This year’s NCBA Annual Meeting theme is wellness and how legal professionals can achieve it. In preparation for the event, we talked with speakers scheduled to present at Annual Meeting for a series of quick-read Q&As. Watch NCBarBlog for upcoming Q&As with Annual Meeting speakers Stan Phelps, Laura Mahr and Greg Romeo. Admission to all speaker presentations, including those for CLE credit, is included in registration.

NCBA Annual Meeting 2019
Jeena Cho on Better Lawyering Through Mindfulness
Friday, June 21
1.0 hr of CLE credit
Find more details about Annual Meeting and registration here.

By Amber Nimocks

As a partner in a San Francisco bankruptcy firm, Jeena Cho understands that the pressures lawyers face are unlike those faced by others in high-stress occupations. That’s one reason she is such a valuable resource for legal professionals.

A co-author of “The Anxious Lawyer” and a frequent contributor to Above the Law, Cho earned her law degree from the University of Buffalo. She began her exploration of mindfulness in Buffalo as well, attending the Himalayan Institute for meditation training. Cho teaches mindfulness and meditation to lawyers and counsels firms on stress management and work-life balance.

Q: What unique challenges do lawyers face when it comes to self-care?

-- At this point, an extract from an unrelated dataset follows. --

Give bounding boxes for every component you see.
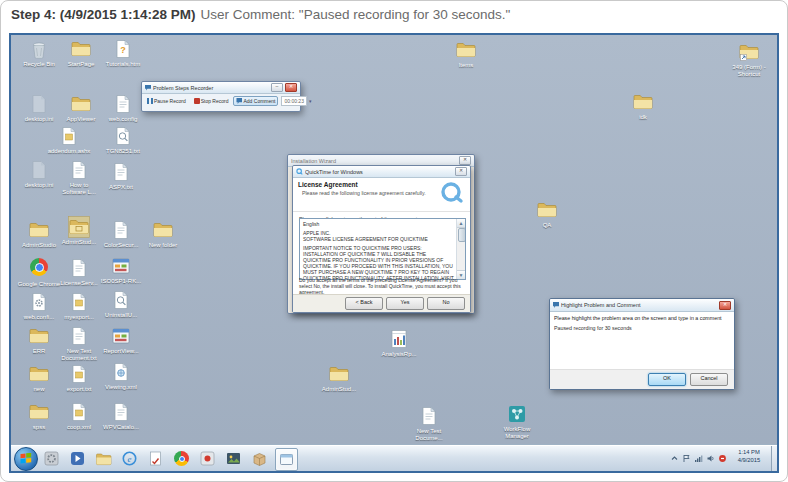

A: A few common challenges I’ve observed: First is that lawyers think self-care is antithetical to lawyering. There’s a myth that lawyers should work all the time and sacrifice their well-being for their clients and career. I’ll often have lawyers push back and say, “If I take an hour to go to the gym, that’s an hour I won’t be able to bill.” That’s a short-sighted view, of course, because heaving a healthy body is a foundation to being a good lawyer.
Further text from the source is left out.